就活生の多くが、入社したら入りたい事業にオリセット・ネットと答えるそうです。それだけ人を惹きつける社会的に意義のある製品であっても、ビジネスとしてやる以上は予算や事業規模、継続性が重要になってきます。ビジネスとして始める段階でも様々なチャレンジがありますが、山口さんの場合は、スタート後、社内外の環境が変わったことで、従来の価値観や目指していることを大切にしつつ、新しいことにチャレンジしなければなりません。

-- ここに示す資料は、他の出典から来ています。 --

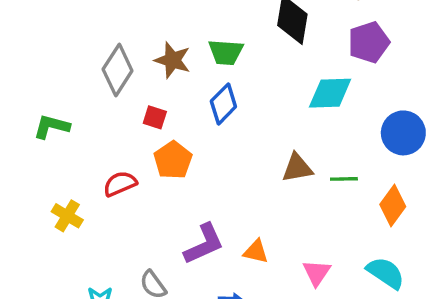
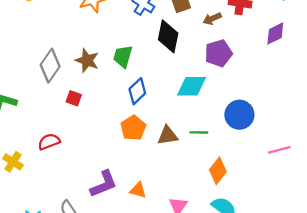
green trapezoid: (226, 52) -> (123, 56), turned 100
blue diamond: (223, 104) -> (137, 91), moved
orange pentagon: (173, 160) -> (133, 128), moved
green line: (344, 179) -> (199, 132), moved
orange diamond: (393, 206) -> (218, 171), moved

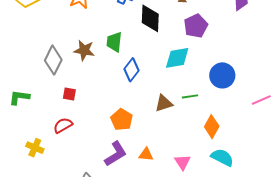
red square: (74, 98) -> (69, 94), moved
orange pentagon: (133, 128) -> (122, 120), moved

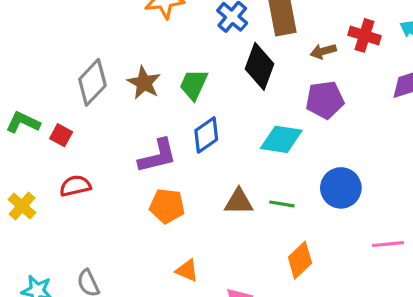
red square: (69, 94) -> (61, 135), moved
orange pentagon: (122, 120) -> (167, 206), turned 30
purple L-shape: (116, 154) -> (158, 156), moved

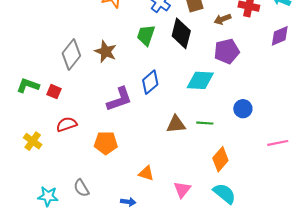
green trapezoid: (194, 85) -> (146, 35), moved
blue circle: (341, 188) -> (243, 109), size x0.7
orange pentagon: (167, 206) -> (106, 143), moved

「現場の日々の数字的なところは僕の力不足。一番辛いのは短期的な業績の側面から優先順位をつけろ、と言われること」とおっしゃる山口さん。誰よりも強い想いを持っているからこそ、短期的な視点だけではなく長期的な視点で物事を考えて、事業の社会的使命と事業継続性の両立を実現しようとされています。国を越えての活動は予想外の出来事も多く、時間を要することも多い。命に関わるからこそ、必要な人に届けるために「できるだけ早く」が意思決定において重要な基準になる。その想いに共感する人や企業との新たな展開が楽しみです。

 


山口 真広    Yamaguchi Masahiro

住友化学株式会社
生活環境事業部グローバルマーケティング部 ベクターコントロール
コンシューマー・ビジネスユニット アジア

アフリカを中心に国際調達で販売されている長期残効型防虫蚊帳、オリセット・ネット。公的資金により届アフリカ諸国に届けるモデルに加え、 「必要とする人に直接販売し、届けるモデルをつくりたい」と考え、NGOと連携した草の根販売のビジネスモデルを立ち上げ、アジア諸国における販路拡大に努めている。